"Puss in Boots" is a classic fairy tale with an absurd plot, loveable characters, humorous dialogue and a happy ending.

The play, to be performed by Actors' Theatre of Columbus, opens at 8 p.m. Thursday, July 19, in Schiller Park and will be performed Thursdays through Sundays through Aug. 5 in the park's amphitheater.

Philip J. Hickman, artistic director for Actors' Theatre, said the troupe is performing the adaptation by Ludwig Tieck. Hickman is co-directing the show with Adam Simon, managing director of the German Village-based theater company.

The play centers on Hinze, one slick cat with a silver tongue and a loveable, if not so bright owner, Gottlieb.

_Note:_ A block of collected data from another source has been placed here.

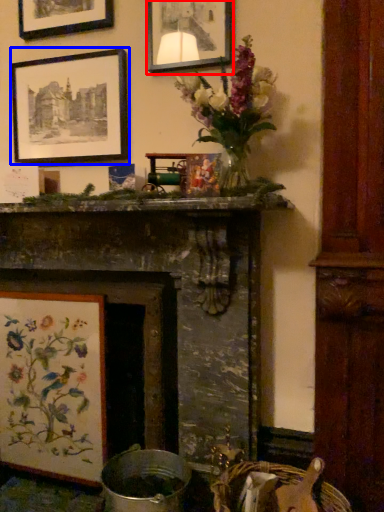 Question: Which object is closer to the camera taking this photo, picture frame (highlighted by a red box) or picture frame (highlighted by a blue box)?

Choices:
 (A) picture frame
 (B) picture frame

Answer: (A) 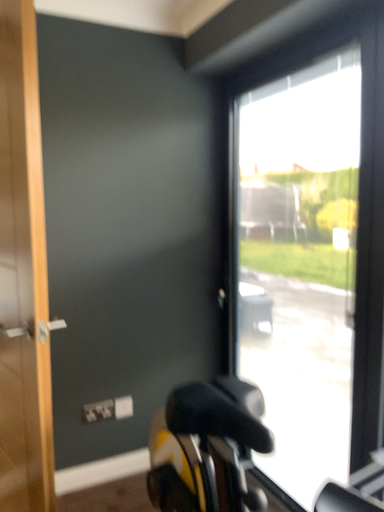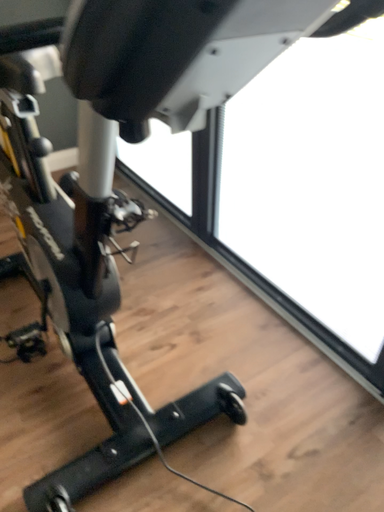 Question: Which way did the camera rotate in the video?

Choices:
 (A) rotated left
 (B) rotated right

Answer: (B) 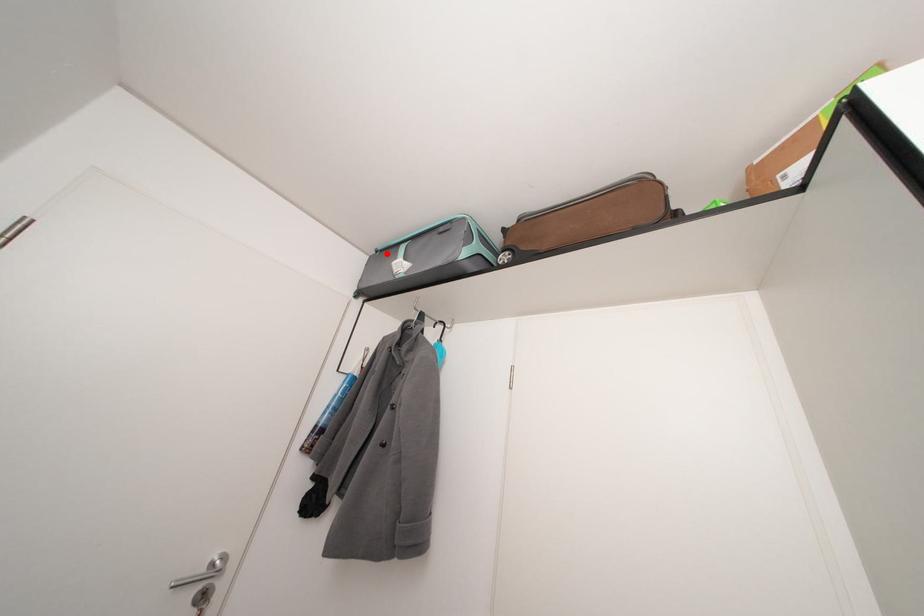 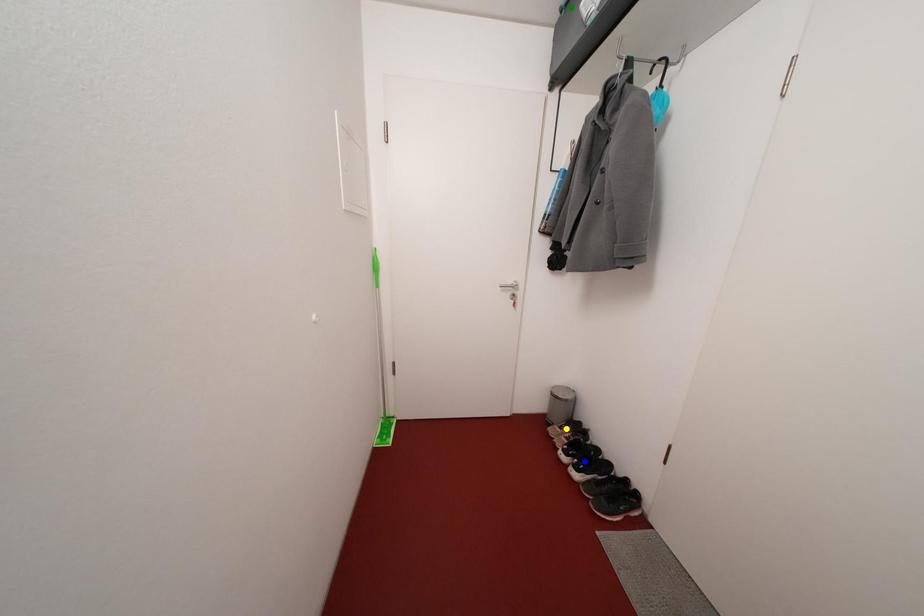 Question: I am providing you with two images of the same scene from different viewpoints. A red point is marked on the first image. You are given multiple points on the second image. Can you choose the point in image 2 that corresponds to the point in image 1?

They have great affection for one another, and the feline uses his wiles to great effect to help his master.

"It's all through wit and tricks," Hickman said. "The cat isn't a genie. The cat is along the lines of a classical trickster character."

Hinze even talks others into giving him a stylish pair of boots, which elevates his haughty persona.

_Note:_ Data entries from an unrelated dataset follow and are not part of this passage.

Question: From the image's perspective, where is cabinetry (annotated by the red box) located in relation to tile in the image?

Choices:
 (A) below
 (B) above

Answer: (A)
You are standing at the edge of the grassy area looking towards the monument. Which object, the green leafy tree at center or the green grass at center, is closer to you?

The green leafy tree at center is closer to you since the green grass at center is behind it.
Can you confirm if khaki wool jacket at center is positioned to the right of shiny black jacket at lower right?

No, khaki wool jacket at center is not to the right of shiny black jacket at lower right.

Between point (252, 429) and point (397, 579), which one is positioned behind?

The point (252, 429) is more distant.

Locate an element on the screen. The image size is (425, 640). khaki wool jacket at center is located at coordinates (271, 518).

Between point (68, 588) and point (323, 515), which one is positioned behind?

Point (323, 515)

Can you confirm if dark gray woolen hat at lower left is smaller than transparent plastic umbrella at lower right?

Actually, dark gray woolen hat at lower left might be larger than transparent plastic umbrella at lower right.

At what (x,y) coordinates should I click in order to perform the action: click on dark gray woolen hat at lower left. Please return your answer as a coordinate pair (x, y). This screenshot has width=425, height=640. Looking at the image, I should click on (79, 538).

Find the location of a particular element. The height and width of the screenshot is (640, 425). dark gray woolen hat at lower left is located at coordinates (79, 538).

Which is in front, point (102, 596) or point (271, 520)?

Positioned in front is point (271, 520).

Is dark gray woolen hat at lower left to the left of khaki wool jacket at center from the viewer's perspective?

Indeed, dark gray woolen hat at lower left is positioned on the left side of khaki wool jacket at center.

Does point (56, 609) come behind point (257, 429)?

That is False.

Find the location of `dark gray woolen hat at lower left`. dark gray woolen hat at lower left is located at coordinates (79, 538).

"This is a pretty absurd comedy," Hickman said. "This is actually a play within a play."

There are critics watching and commenting on the play and the playwright also is in the audience, Hickman said.

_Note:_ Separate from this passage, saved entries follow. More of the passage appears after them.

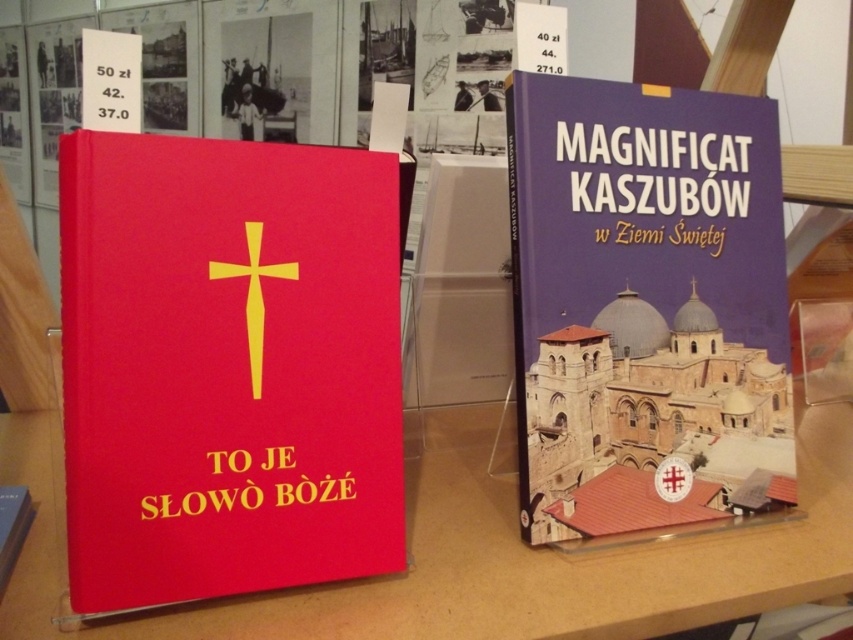 Question: Which of these objects is positioned farthest from the yellow matte cross at center?

Choices:
 (A) matte red book at center
 (B) purple matte book at center

Answer: (B)

Question: Is matte red book at center below yellow matte cross at center?

Choices:
 (A) yes
 (B) no

Answer: (A)

Question: Observing the image, what is the correct spatial positioning of matte red book at center in reference to matte red book at left?

Choices:
 (A) right
 (B) left

Answer: (B)

Question: Which object is positioned farthest from the yellow matte cross at center?

Choices:
 (A) matte red book at center
 (B) matte red book at left

Answer: (B)

Question: Which point is closer to the camera taking this photo?

Choices:
 (A) (166, 563)
 (B) (291, 275)

Answer: (A)

Question: Is matte red book at center positioned in front of matte red book at left?

Choices:
 (A) no
 (B) yes

Answer: (A)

Hinze, meanwhile, is a famous foreign actor playing a cat, giving the character a level of complexity it deserves, said Beth Josephsen, who's playing Hinze.

Hinze does a lot for Gottlieb, not the least of which is negotiating with Bearbug, an ogre who has his own kingdom. Bearbug is tricked, more or less, into giving up his kingdom. That is the break Gottlieb was looking for, because he needs his own kingdom to marry his love interest, a princess from a nearby realm.

"I think it's fun to play a cat," said Josephsen, adding that the physicality of the role was enjoyable.

"It's not the most challenging role I've ever played," she said. "It's more challenging playing an animal over a human, but I'm still playing a human who's playing an actor who's playing a cat."

Hickman said the play's humor should appeal across generations.

"It's got a lot of jokes the kids will think are great and a lot of jokes adults will think are hilarious, too," he said.